── DATA EXCERPTS ──
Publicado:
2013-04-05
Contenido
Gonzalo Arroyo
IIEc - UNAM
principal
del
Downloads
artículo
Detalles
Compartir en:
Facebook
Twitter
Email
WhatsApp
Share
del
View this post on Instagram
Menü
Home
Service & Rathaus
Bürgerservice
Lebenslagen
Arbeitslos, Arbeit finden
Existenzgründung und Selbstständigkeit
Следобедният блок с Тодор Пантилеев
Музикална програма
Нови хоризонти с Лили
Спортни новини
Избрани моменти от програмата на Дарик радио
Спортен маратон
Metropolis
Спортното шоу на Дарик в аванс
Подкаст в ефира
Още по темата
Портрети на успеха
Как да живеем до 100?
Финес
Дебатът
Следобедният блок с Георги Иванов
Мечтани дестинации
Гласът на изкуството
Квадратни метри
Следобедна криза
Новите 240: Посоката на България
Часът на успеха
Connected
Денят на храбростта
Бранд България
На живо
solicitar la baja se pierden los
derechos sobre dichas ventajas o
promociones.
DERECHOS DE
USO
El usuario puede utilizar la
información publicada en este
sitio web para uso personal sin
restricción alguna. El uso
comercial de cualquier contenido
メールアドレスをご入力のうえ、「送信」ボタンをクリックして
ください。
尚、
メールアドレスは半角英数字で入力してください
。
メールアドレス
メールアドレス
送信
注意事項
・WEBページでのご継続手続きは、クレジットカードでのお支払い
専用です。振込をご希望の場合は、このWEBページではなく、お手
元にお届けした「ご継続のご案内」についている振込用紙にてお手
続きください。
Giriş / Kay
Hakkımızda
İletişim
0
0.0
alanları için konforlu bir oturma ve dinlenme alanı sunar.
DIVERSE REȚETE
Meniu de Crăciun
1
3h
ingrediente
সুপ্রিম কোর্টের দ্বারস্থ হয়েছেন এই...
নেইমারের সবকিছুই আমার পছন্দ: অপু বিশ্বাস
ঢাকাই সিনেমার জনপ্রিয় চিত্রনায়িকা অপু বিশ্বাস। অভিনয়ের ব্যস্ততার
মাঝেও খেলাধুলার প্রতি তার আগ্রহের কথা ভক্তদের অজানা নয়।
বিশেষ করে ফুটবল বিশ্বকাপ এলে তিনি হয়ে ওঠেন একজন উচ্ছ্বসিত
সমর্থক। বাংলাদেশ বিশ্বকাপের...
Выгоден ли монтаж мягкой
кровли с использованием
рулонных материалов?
───
PROBLEM DETAILS:
Transcription of the listing must be exact and complete.

SOLUTION TO THIS EXERCISE:
Publicado:
2013-04-05
Contenido
Gonzalo Arroyo
IIEc - UNAM
principal
del
Downloads
artículo
Detalles
Compartir en:
Facebook
Twitter
Email
WhatsApp
Share
del
View this post on Instagram
Menü
Home
Service & Rathaus
Bürgerservice
Lebenslagen
Arbeitslos, Arbeit finden
Existenzgründung und Selbstständigkeit
Следобедният блок с Тодор Пантилеев
Музикална програма
Нови хоризонти с Лили
Спортни новини
Избрани моменти от програмата на Дарик радио
Спортен маратон
Metropolis
Спортното шоу на Дарик в аванс
Подкаст в ефира
Още по темата
Портрети на успеха
Как да живеем до 100?
Финес
Дебатът
Следобедният блок с Георги Иванов
Мечтани дестинации
Гласът на изкуството
Квадратни метри
Следобедна криза
Новите 240: Посоката на България
Часът на успеха
Connected
Денят на храбростта
Бранд България
На живо
solicitar la baja se pierden los
derechos sobre dichas ventajas o
promociones.
DERECHOS DE
USO
El usuario puede utilizar la
información publicada en este
sitio web para uso personal sin
restricción alguna. El uso
comercial de cualquier contenido
メールアドレスをご入力のうえ、「送信」ボタンをクリックして
ください。
尚、
メールアドレスは半角英数字で入力してください
。
メールアドレス
メールアドレス
送信
注意事項
・WEBページでのご継続手続きは、クレジットカードでのお支払い
専用です。振込をご希望の場合は、このWEBページではなく、お手
元にお届けした「ご継続のご案内」についている振込用紙にてお手
続きください。
Giriş / Kay
Hakkımızda
İletişim
0
0.0
alanları için konforlu bir oturma ve dinlenme alanı sunar.
DIVERSE REȚETE
Meniu de Crăciun
1
3h
ingrediente
সুপ্রিম কোর্টের দ্বারস্থ হয়েছেন এই...
নেইমারের সবকিছুই আমার পছন্দ: অপু বিশ্বাস
ঢাকাই সিনেমার জনপ্রিয় চিত্রনায়িকা অপু বিশ্বাস। অভিনয়ের ব্যস্ততার
মাঝেও খেলাধুলার প্রতি তার আগ্রহের কথা ভক্তদের অজানা নয়।
বিশেষ করে ফুটবল বিশ্বকাপ এলে তিনি হয়ে ওঠেন একজন উচ্ছ্বসিত
সমর্থক। বাংলাদেশ বিশ্বকাপের...
Выгоден ли монтаж мягкой
кровли с использованием
рулонных материалов?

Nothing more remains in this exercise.